Extracted page text data:
++++++++++

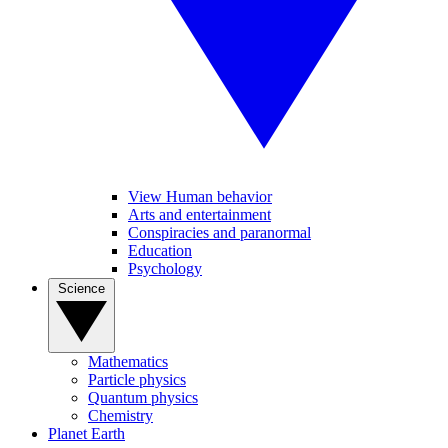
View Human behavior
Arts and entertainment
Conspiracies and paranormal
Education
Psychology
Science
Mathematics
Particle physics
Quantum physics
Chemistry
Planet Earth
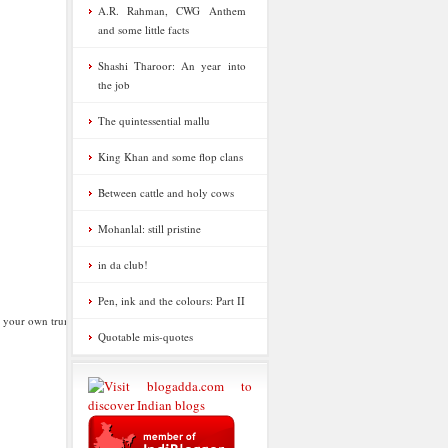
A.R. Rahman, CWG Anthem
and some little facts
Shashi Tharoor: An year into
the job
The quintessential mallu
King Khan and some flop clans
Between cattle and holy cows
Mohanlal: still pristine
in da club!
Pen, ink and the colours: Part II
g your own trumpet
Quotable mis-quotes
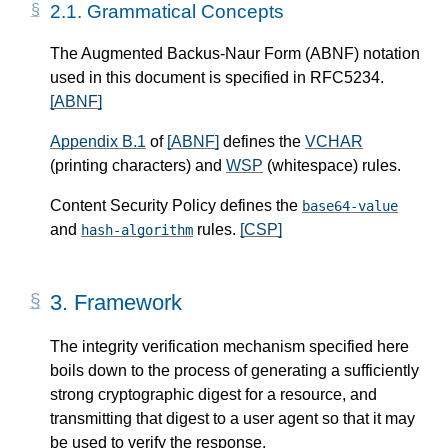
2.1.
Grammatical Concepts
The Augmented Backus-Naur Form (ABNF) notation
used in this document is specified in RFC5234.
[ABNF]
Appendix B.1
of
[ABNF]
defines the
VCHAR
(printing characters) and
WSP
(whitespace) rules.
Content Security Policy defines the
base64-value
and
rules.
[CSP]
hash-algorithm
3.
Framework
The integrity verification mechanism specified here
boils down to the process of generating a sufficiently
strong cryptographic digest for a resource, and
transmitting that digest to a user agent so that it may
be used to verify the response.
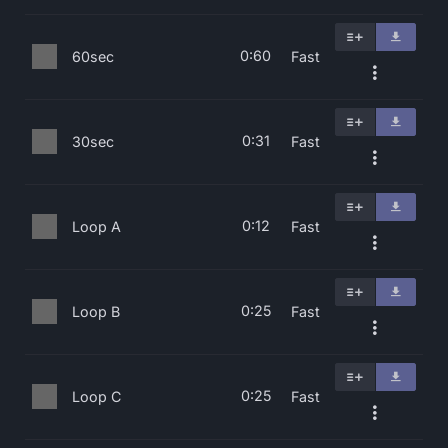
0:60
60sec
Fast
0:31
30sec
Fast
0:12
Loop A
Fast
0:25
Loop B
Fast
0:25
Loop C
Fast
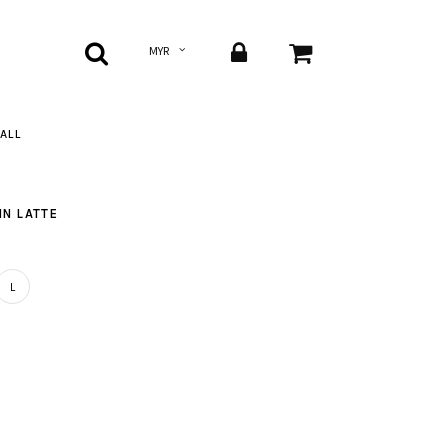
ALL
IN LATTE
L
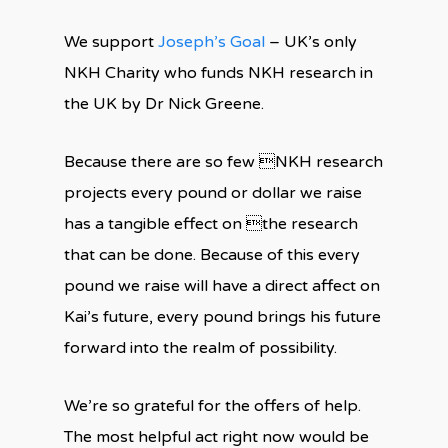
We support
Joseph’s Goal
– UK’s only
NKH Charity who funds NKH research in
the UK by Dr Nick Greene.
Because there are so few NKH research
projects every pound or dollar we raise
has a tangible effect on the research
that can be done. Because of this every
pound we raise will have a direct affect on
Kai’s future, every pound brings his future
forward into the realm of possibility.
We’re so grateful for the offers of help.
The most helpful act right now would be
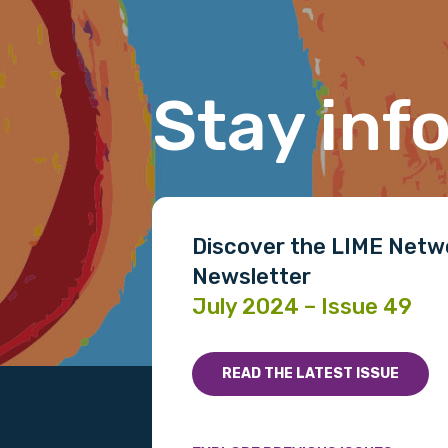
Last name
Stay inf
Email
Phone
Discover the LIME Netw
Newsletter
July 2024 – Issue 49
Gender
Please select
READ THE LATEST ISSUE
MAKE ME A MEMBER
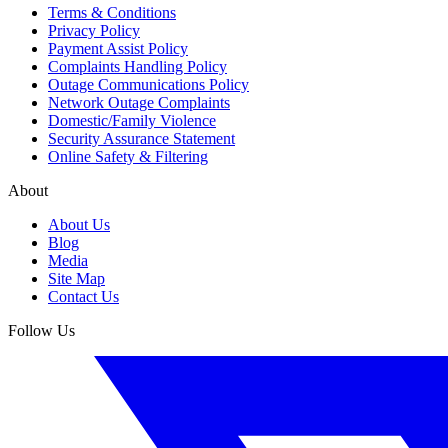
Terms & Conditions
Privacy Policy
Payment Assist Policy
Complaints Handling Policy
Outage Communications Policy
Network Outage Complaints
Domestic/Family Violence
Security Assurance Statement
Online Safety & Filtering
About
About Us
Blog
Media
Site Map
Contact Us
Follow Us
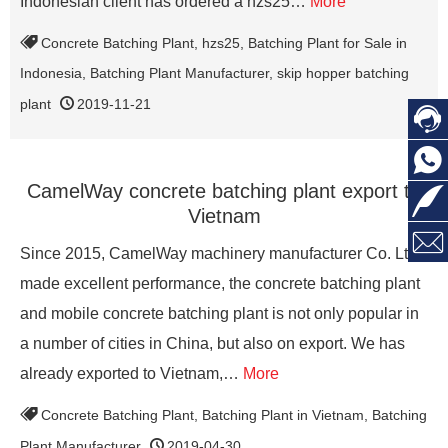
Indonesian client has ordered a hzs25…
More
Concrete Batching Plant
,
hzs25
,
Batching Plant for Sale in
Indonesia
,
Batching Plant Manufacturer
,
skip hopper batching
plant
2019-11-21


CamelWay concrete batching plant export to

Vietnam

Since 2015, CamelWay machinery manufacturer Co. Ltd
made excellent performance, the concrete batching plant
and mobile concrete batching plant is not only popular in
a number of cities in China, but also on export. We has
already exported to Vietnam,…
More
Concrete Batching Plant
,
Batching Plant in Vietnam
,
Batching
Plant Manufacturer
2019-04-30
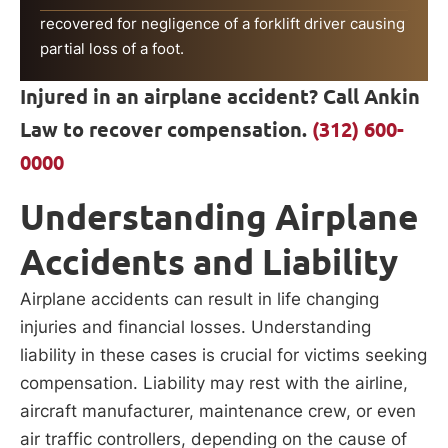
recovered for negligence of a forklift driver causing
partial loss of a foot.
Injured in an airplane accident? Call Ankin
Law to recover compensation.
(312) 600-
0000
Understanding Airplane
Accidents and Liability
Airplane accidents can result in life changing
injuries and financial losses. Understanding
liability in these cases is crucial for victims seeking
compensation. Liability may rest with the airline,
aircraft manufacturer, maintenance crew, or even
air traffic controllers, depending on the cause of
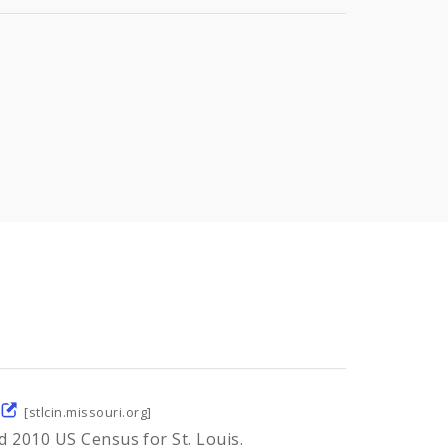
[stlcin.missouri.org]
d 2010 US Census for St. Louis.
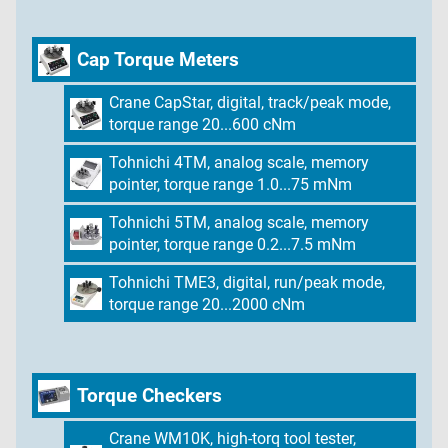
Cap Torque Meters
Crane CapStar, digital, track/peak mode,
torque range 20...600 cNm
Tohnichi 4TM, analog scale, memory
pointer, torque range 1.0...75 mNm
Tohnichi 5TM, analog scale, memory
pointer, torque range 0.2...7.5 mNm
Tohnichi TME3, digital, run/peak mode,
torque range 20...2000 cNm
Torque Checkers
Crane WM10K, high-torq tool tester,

++++++++++

BRIEF: Reproduce every record above exactly as given, excluding pictures from the result.

RESPONSE TO THE TASK:
View Human behavior
Arts and entertainment
Conspiracies and paranormal
Education
Psychology
Science
Mathematics
Particle physics
Quantum physics
Chemistry
Planet Earth
A.R. Rahman, CWG Anthem
and some little facts
Shashi Tharoor: An year into
the job
The quintessential mallu
King Khan and some flop clans
Between cattle and holy cows
Mohanlal: still pristine
in da club!
Pen, ink and the colours: Part II
g your own trumpet
Quotable mis-quotes
2.1.
Grammatical Concepts
The Augmented Backus-Naur Form (ABNF) notation
used in this document is specified in RFC5234.
[ABNF]
Appendix B.1
of
[ABNF]
defines the
VCHAR
(printing characters) and
WSP
(whitespace) rules.
Content Security Policy defines the
base64-value
and
rules.
[CSP]
hash-algorithm
3.
Framework
The integrity verification mechanism specified here
boils down to the process of generating a sufficiently
strong cryptographic digest for a resource, and
transmitting that digest to a user agent so that it may
be used to verify the response.
0:60
60sec
Fast
0:31
30sec
Fast
0:12
Loop A
Fast
0:25
Loop B
Fast
0:25
Loop C
Fast
ALL
IN LATTE
L
We support
Joseph’s Goal
– UK’s only
NKH Charity who funds NKH research in
the UK by Dr Nick Greene.
Because there are so few NKH research
projects every pound or dollar we raise
has a tangible effect on the research
that can be done. Because of this every
pound we raise will have a direct affect on
Kai’s future, every pound brings his future
forward into the realm of possibility.
We’re so grateful for the offers of help.
The most helpful act right now would be
Last name
Stay inf
Email
Phone
Discover the LIME Netw
Newsletter
July 2024 – Issue 49
Gender
Please select
READ THE LATEST ISSUE
MAKE ME A MEMBER
Terms & Conditions
Privacy Policy
Payment Assist Policy
Complaints Handling Policy
Outage Communications Policy
Network Outage Complaints
Domestic/Family Violence
Security Assurance Statement
Online Safety & Filtering
About
About Us
Blog
Media
Site Map
Contact Us
Follow Us
Indonesian client has ordered a hzs25…
More
Concrete Batching Plant
,
hzs25
,
Batching Plant for Sale in
Indonesia
,
Batching Plant Manufacturer
,
skip hopper batching
plant
2019-11-21


CamelWay concrete batching plant export to

Vietnam

Since 2015, CamelWay machinery manufacturer Co. Ltd
made excellent performance, the concrete batching plant
and mobile concrete batching plant is not only popular in
a number of cities in China, but also on export. We has
already exported to Vietnam,…
More
Concrete Batching Plant
,
Batching Plant in Vietnam
,
Batching
Plant Manufacturer
2019-04-30
recovered for negligence of a forklift driver causing
partial loss of a foot.
Injured in an airplane accident? Call Ankin
Law to recover compensation.
(312) 600-
0000
Understanding Airplane
Accidents and Liability
Airplane accidents can result in life changing
injuries and financial losses. Understanding
liability in these cases is crucial for victims seeking
compensation. Liability may rest with the airline,
aircraft manufacturer, maintenance crew, or even
air traffic controllers, depending on the cause of
[stlcin.missouri.org]
d 2010 US Census for St. Louis.
Cap Torque Meters
Crane CapStar, digital, track/peak mode,
torque range 20...600 cNm
Tohnichi 4TM, analog scale, memory
pointer, torque range 1.0...75 mNm
Tohnichi 5TM, analog scale, memory
pointer, torque range 0.2...7.5 mNm
Tohnichi TME3, digital, run/peak mode,
torque range 20...2000 cNm
Torque Checkers
Crane WM10K, high-torq tool tester,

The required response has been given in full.